As the lyrics indicate, Mushroomhead are no strangers to difficult times, though the enigmatic eight-man lineup enjoyed huge regional success prior to Universal's full-court press on the Cleveland conquerors that culminated in a deal. On their own, Mushroomhead sold 50,000 indie records; played with Marilyn Manson; were lauded in Guitar World, Revolver and CMJ; toured with W.A.S.P., hit Billboard's indie charts, and have proven that Cleveland does, indeed, rock. Back in '93, Mushroomhead's impact was instantaneous. "We played our first show on a Saturday, and three days later, we got a call to play with GWAR at the Cleveland Agora in front of 2,000 people, our second show ever! We barely knew each other," recalls J Mann. "And I've never been in a band with two singers. But Jeffrey (Nothing) and I come from such different backgrounds, me being more rap and funk influenced and into Bad Brains and Black Flag, while Nothing is more old-school metal, which is one of our strengths." It's clear that Mushroomhead's strengths are manifold, and with five indie releases under their collective jumpsuits, not to mention a buzz that was becoming a roar and stunning Sound Scan numbers, the labels came calling. But for several years, Mushroomhead choose to stay indie and underground, writing, recording and growing on their own terms, starting their own label (Filthy Hands/SMDC) with stellar success, as evidenced on records such as 1995's Mushroomhead debut, 1999's M3 and others. They're also a cottage industry; the band books many of their own shows and tours, had been self-managed, and Skinny and J Mann head a record company, SMDC, that has released compilations of Cleveland bands as well as a wide variety of side projects by the Mushroomhead men.

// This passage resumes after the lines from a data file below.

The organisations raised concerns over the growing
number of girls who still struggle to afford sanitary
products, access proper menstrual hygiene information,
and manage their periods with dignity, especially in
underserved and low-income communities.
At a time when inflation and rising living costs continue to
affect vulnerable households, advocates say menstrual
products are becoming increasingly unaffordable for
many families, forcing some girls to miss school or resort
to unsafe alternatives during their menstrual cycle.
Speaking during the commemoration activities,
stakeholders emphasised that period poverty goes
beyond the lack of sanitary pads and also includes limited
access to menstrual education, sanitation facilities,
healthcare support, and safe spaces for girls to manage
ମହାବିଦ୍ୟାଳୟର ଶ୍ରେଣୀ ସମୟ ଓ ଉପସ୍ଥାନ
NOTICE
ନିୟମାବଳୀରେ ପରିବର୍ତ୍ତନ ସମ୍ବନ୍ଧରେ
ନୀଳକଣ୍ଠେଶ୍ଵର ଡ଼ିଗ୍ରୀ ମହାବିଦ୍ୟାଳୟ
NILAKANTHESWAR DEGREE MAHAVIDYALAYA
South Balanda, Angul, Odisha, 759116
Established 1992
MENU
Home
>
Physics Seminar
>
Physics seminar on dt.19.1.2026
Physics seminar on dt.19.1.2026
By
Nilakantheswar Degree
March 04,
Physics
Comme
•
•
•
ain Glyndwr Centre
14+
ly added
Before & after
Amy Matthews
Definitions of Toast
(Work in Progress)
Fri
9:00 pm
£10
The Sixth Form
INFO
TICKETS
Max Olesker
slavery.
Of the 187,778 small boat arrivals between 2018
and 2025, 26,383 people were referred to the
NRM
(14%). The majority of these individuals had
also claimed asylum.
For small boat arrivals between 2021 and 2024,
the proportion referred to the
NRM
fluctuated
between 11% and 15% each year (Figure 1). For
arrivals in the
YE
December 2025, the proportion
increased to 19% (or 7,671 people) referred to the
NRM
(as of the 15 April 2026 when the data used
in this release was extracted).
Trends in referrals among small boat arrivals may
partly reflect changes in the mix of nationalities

But Mushroomhead is every members' main focus, and it shows, as the band and their audience definitely groove together, from 14 to 44. "Skinny usually ends the show with hardcore techno music, and the fans get on stage as we're ending," explains J Mann. "Stage diving, stage dancing, beating each other up. It's not your typical metal show. Plus, we're constantly evolving, we're constantly revamping within the context of Mushroomhead." Come show time, "when Mushroomhead masks up, it's like Clark Kent and Superman, like a split personality," says J Mann. That said, J Mann, and sometimes Nothing are the only members who wear face paint, as the mask constricts their voices and "masks" emotions, two elements crucial to Mushroomhead's unexpected and welcome nuances. At once atmospheric and emotional, brutal and powerful and rife with vocal and musical clarity, XX is like a movie, taking the listener through a full range of emotions and scenarios in the space of 15 cuts. And by joining Universal's roster, Mushroomhead is happily melding their DIY philosophy with Universal's "well-oiled machinery." "By keeping the independent and underground spirit within a major-label context," Skinny believes, "there'll be no stopping Mushroomhead!"